Keluarga Mahasiswa Magister Hukum Bisnis dan Kenegaraan (KMMH) Fakultas Hukum UGM menggelar diskusi publik bertajuk “Diskursus Direct License dalam Industri Musik: Paradoks Perlindungan HKI di Era Digital” sebagai respons atas polemik terkait model lisensi langsung di dunia musik. Forum akademik ini menghadirkan dua narasumber utama, yakni Vanny Aldilla dari Kantor Wilayah Kementerian Hukum dan HAM DIY serta Prof. Tomi Suryo Utomo, S.H., LL.M., Ph.D. dari Fakultas Hukum UGM. Diskusi dipandu oleh Hizkia Stevanus Lumenta, mahasiswa Magister Hukum Bisnis, yang memandu sesi tanya jawab dan merangkum isu hukum kekayaan intelektual di ranah digital. Dengan pendekatan multidisipliner, para pembicara menyoroti tantangan perlindungan hak cipta, dinamika ekonomi kreatif, dan kebutuhan regulasi adaptif bagi pelaku industri musik.

Kegiatan ini berlangsung Rabu (14/5/2025), pukul 13.00–15.10 WIB di Ruang 3.1.1 Fakultas Hukum UGM dan diikuti peserta beragam—mulai mahasiswa, praktisi, hingga pelaku serta penikmat musik.
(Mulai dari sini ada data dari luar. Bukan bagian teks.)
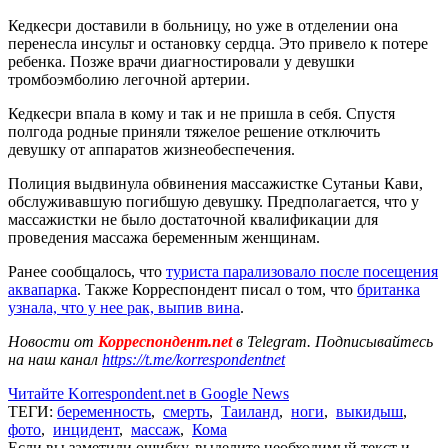
Кедкесри доставили в больницу, но уже в отделении она
перенесла инсульт и остановку сердца. Это привело к потере
ребенка. Позже врачи диагностировали у девушки
тромбоэмболию легочной артерии.
Кедкесри впала в кому и так и не пришла в себя. Спустя
полгода родные приняли тяжелое решение отключить
девушку от аппаратов жизнеобеспечения.
Полиция выдвинула обвинения массажистке Сутаньи Кави,
обслуживавшую погибшую девушку. Предполагается, что у
массажистки не было достаточной квалификации для
проведения массажа беременным женщинам.
Ранее сообщалось, что
туриста парализовало после посещения
аквапарка
. Также Корреспондент писал о том, что
британка
узнала, что у нее рак, выпив вина
.
Новости от
Корреспондент.net
в Telegram. Подписывайтесь
на наш канал
https://t.me/korrespondentnet
Читайте Korrespondent.net в Google News
ТЕГИ:
беременность
,
смерть
,
Таиланд
,
ноги
,
выкидыш
,
фото
,
инцидент
,
массаж
,
Кома
Если вы заметили ошибку, выделите необходимый текст и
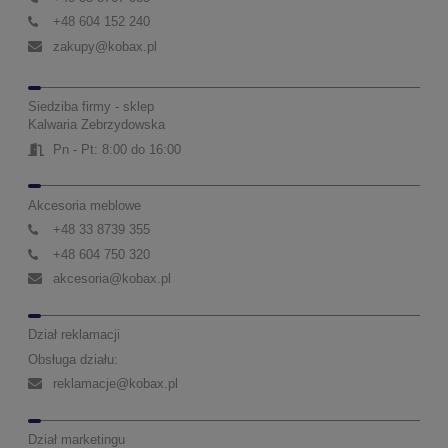
+48 604 152 240
zakupy@kobax.pl
Siedziba firmy - sklep
Kalwaria Zebrzydowska
Pn - Pt: 8:00 do 16:00
Akcesoria meblowe
+48 33 8739 355
+48 604 750 320
akcesoria@kobax.pl
Dział reklamacji
Obsługa działu:
reklamacje@kobax.pl
Dział marketingu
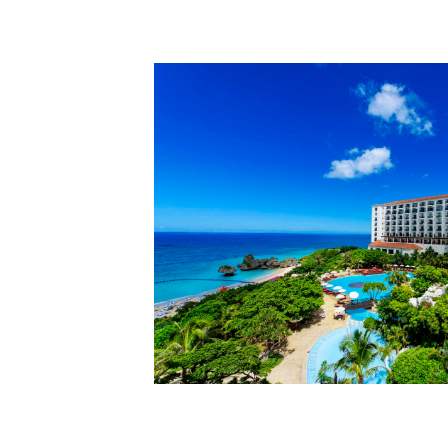
キーワードから探す
詳細検索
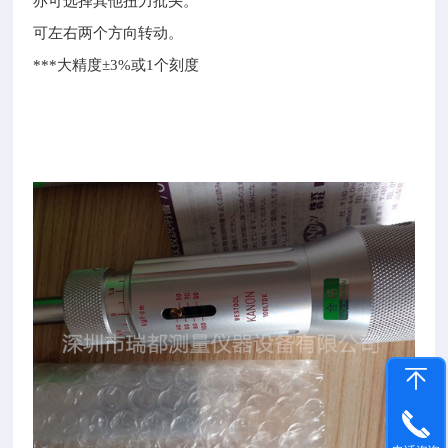
亦可选择其他扭力批头。
可左右两个方向转动。
***
大精度
±
3%
或1个刻度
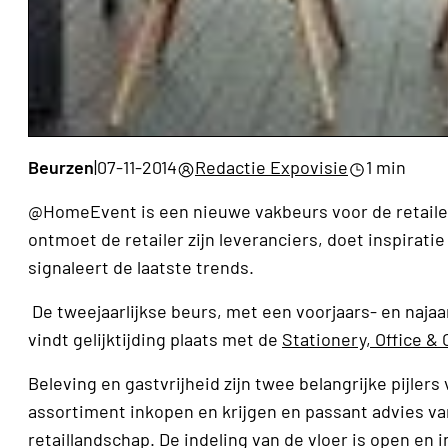
Beurzen
|
07-11-2014
Redactie Expovisie
1 min
@HomeEvent is een nieuwe vakbeurs voor de retailer 
ontmoet de retailer zijn leveranciers, doet inspirat
signaleert de laatste trends.
De tweejaarlijkse beurs, met een voorjaars- en naja
vindt gelijktijding plaats met de
Stationery, Office &
Beleving en gastvrijheid zijn twee belangrijke pijl
assortiment inkopen en krijgen en passant advies va
retaillandschap. De indeling van de vloer is open e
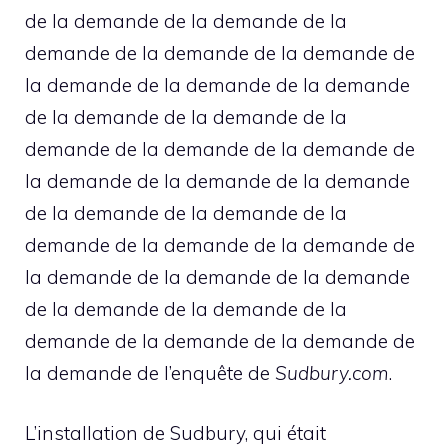
de la demande de la demande de la
demande de la demande de la demande de
la demande de la demande de la demande
de la demande de la demande de la
demande de la demande de la demande de
la demande de la demande de la demande
de la demande de la demande de la
demande de la demande de la demande de
la demande de la demande de la demande
de la demande de la demande de la
demande de la demande de la demande de
la demande de l’enquête de
Sudbury.com
.
L’installation de Sudbury, qui était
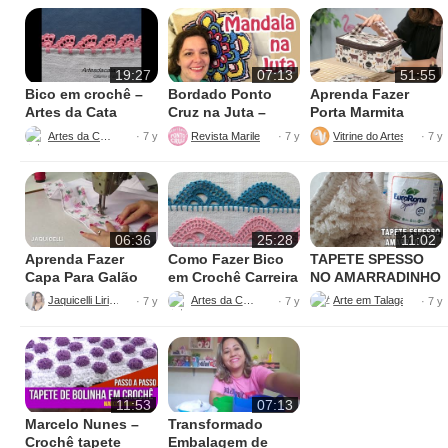
19:27
07:13
51:55
Bico em crochê –
Bordado Ponto
Aprenda Fazer
Artes da Cata
Cruz na Juta –
Porta Marmita
Fácil de Fazer
Térmica
Artes da Cata
Revista Marileny Ponto Cruz
Vitrine do Artesanato
· 7 y
· 7 y
· 7 y
06:36
25:28
11:02
Aprenda Fazer
Como Fazer Bico
TAPETE SPESSO
Capa Para Galão
em Crochê Carreira
NO AMARRADINHO
de Água – 20 litros
Única
PERFEITO
Jaquicelli Liriane
Artes da Cata
· 7 y
· 7 y
· 7 y
11:53
07:13
Marcelo Nunes –
Transformado
Crochê tapete
Embalagem de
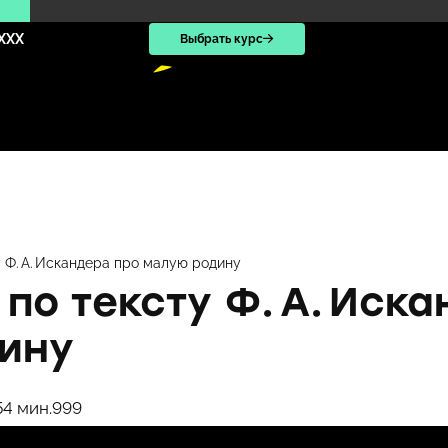
XXX
Выбрать курс
 Ф. А. Искандера про малую родину
по тексту Ф. А. Иск
ину
5
4 мин.
999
Acara diawali sambutan Ketua KMMH yang diwakili Naufal Rizqiyanto, Ketua Departemen Kajian dan Penelitian KMMH, yang menekankan pentingnya dialog kritis bagi perkembangan studi hukum bisnis. Sambutan resmi pembuka disampaikan Dr. Totok Dwi Diantoro, S.H., M.A., LL.M., Sekretaris Prodi Hukum Bisnis dan Kenegaraan FH UGM, yang menegaskan komitmen fakultas mendampingi isu-isu kekayaan intelektual kontemporer

Dalam penyampaian mewakili pihak Kanwil Kemenkum DIY, Vanny Aldilla menjelaskan bahwa dasar hukum direct license ada pada Pasal 9 ayat (1) Undang-Undang Nomor 28 tahun 2014 tentang Hak Cipta. Peraturan Pemerintah Nomor 56 Tahun 2021 tentang Pengelolaan Royalti Hak Cipta Lagu dan atau Musik. Kemudian aturan pelaksanaan dari Peraturan Pemerintah melalui Peraturan Menteri Hukum dan HAM Nomor 9 Tahun 2022. Undang-Undang Hak Cipta, royalti musik ini dipusatkan kepada sebuah lembaga yaitu LMKN melalui Peraturan pemerintah  menyebutkan penggunaan secara komersial dalam bentuk pelayanan publik yang bersifat komersial harus membayar royalti kepada pencipta, pemegang hak cipta dan atau pemilik hak terkait melalui LMKN. Pembayaran royalti dalam satu pintu sesuai Undang-Undang Hak Cipta melalui LMKN, sistem tersebut diberi nama direct license.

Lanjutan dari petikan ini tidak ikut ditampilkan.